___ MATERIALS PROVIDED

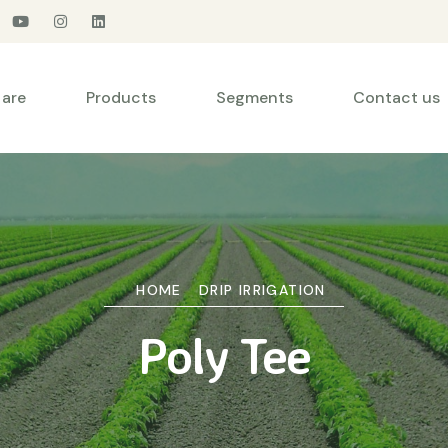
are
Products
Segments
Contact us
HOME
DRIP IRRIGATION
Poly Tee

______

## TASK REQUIREMENTS
Here the job is to repeat the entries verbatim while leaving all pictures out.

## RESULT OF THE EXERCISE
are
Products
Segments
Contact us
HOME
DRIP IRRIGATION
Poly Tee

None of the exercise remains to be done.